*** Opening RECORDS FOR THIS TASK ***

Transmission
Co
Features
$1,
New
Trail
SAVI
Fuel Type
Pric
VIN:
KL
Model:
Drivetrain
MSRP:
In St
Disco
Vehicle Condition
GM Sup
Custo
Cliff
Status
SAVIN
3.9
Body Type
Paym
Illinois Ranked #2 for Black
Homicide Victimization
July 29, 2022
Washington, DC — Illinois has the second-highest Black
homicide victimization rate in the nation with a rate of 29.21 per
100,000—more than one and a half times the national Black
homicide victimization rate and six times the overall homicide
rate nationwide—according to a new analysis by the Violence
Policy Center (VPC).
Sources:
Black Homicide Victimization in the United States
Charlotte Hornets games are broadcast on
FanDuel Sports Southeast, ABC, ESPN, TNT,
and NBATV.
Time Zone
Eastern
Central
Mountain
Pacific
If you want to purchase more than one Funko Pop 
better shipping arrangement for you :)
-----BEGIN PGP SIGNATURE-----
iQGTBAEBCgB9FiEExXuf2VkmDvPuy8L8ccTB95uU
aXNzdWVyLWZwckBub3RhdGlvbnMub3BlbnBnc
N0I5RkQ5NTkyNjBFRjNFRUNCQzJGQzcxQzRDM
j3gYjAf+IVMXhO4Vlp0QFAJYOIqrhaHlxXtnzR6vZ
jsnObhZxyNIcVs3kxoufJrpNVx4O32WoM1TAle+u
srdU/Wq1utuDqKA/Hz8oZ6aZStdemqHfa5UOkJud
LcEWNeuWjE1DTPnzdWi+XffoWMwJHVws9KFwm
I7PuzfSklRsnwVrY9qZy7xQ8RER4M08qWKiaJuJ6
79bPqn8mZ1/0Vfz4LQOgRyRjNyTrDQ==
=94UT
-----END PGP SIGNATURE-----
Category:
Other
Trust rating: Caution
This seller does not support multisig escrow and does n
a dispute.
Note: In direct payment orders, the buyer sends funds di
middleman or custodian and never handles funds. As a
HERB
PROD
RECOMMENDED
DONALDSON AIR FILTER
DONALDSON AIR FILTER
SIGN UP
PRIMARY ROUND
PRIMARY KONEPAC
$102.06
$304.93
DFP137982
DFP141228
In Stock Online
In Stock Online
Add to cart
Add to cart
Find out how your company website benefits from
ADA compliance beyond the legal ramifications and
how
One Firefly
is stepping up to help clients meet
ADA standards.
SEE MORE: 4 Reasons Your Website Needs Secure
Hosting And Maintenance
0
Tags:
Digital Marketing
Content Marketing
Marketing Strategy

*** Closing RECORDS FOR THIS TASK ***

## WHAT TO PRODUCE:
The answer is each line from the entries above in which the word "SIGNATURE" occurs.

## SOLVED EXERCISE:
-----BEGIN PGP SIGNATURE-----
-----END PGP SIGNATURE-----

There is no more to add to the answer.